Spent a lovely weekend at Longleat but this morning no water passing through taps. The tank is 75% full. Any ideas please? I had a look and gave the pump a shake but to no avail.


----------



## 94055 (May 1, 2005)

Hi
Is the pump making a noise?
Have you tried other taps?
Is the pipe attached to the pump?

If all above is yes then it is probably the pump they are prone to going. Do a search for hymer pump on site.

Good luck

Steve


----------



## smick (Jun 1, 2005)

*Hymer Pump*

Does your water system have a non-return valve in the pump, or separate ? Might be that the water has drained back from the boiler into the tank, and airlocked the pump.

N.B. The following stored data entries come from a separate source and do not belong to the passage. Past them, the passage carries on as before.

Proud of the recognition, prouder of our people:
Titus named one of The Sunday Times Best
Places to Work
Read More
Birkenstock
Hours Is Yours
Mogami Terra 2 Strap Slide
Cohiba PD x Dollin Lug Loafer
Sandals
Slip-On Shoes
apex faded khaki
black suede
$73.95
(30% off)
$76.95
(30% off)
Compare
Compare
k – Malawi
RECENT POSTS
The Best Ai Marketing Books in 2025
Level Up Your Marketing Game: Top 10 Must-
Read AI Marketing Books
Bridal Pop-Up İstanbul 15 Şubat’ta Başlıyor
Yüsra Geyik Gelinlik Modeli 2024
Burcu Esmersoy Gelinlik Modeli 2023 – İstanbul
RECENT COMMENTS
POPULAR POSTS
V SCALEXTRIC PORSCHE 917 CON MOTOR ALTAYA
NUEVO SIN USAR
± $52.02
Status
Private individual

If it's a separate valve, then you can replace it. If it's all in one, then you need the pump. Cost for ours was about £40, but fitting is a relatively easy do it yourself job. You need to run all the taps again afterwards to blow the air through.

Smick


----------



## taildj (Jun 4, 2006)

Batch
You have a pm
David


----------



## smithies (Jul 1, 2007)

Both times I had a problem with our pump they were silly errors, first time didnt realize we were out of water.!! (but your ok on this one) the second time I had accidentally switched the pump off at the control panel ..check its on ?? otherwise back to the pump ? fuse.?


----------



## mangothemadmonk (Aug 6, 2006)

Like Steve said...Is the pump making a noise?

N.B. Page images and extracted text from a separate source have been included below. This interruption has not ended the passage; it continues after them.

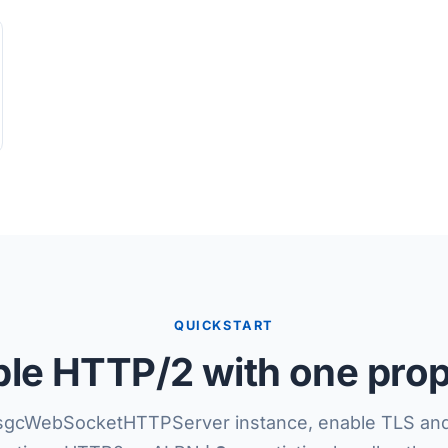
QUICKSTART
le HTTP/2 with one pro
sgcWebSocketHTTPServer instance, enable TLS and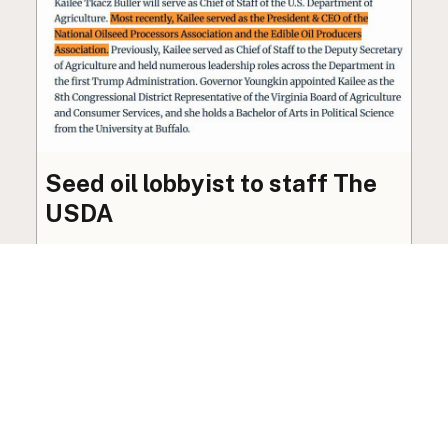
Seed oil lobbyist to staff The
USDA
The incoming administration’s USDA will be
staffed by a lobbyist of the seed oil and snack
food industry.
Blog
·
Jan 22, 2025
·
2 min read
View all posts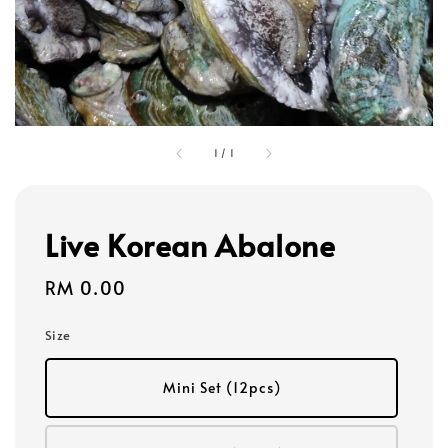
1
/
1
Live Korean Abalone
Regular
RM 0.00
price
Size
Mini Set (12pcs)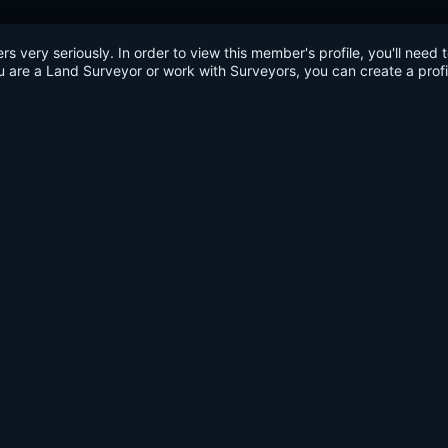
very seriously. In order to view this member's profile, you'll need 
u are a Land Surveyor or work with Surveyors, you can create a profi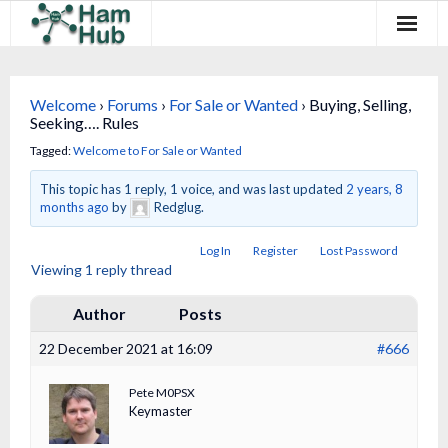
Regions
Welcome
›
Forums
›
For Sale or Wanted
›
Buying, Selling,
Newcomers
Seeking…. Rules
Tagged:
Welcome to For Sale or Wanted
Existing Hams
This topic has 1 reply, 1 voice, and was last updated
2 years, 8
Training & Clubs
months ago
by
Redglug.
Log In
Register
Lost Password
FAQ
Viewing 1 reply thread
Forum & Social
Author
Posts
HamHub
22 December 2021 at 16:09
#666
Pete M0PSX
Keymaster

The pumps can give up the ghost at a moments notice. Have a check and see if you have power at the pump using a meter.

Johnny F


----------



## Batch (Dec 2, 2005)

I'm going to Shepton at weekend so will take the advice and have a good look at it there and maybe buy a new one if possible if that is the problem.


----------



## kbsserv (Jul 18, 2006)

Hi

If it is the pump its highly unlikley you will get one from shepton show,mine went couple of months ago and as they are reich twin impellor,19ltrs per min,very few people stock them.

Got mine from towsure,sheffield

regards
Karl


----------



## teensvan (May 9, 2005)

Hi.

We have a reich water pump which seems to get an air lock in it if we travel with the tank 1/4 full. We then have to disconnect the outlet pipe and give the pump a quick run until water comes out. We now drain the tank or run with it full. You could also just suck on the outlet pipe with the pump running to prime it.

steve & ann. ------ teensvan.


----------



## mangothemadmonk (Aug 6, 2006)

A pump was the first "spares" item I bought when I picked up the Hymer. Luckily I haven't had to replace it yet.

Johnny F


----------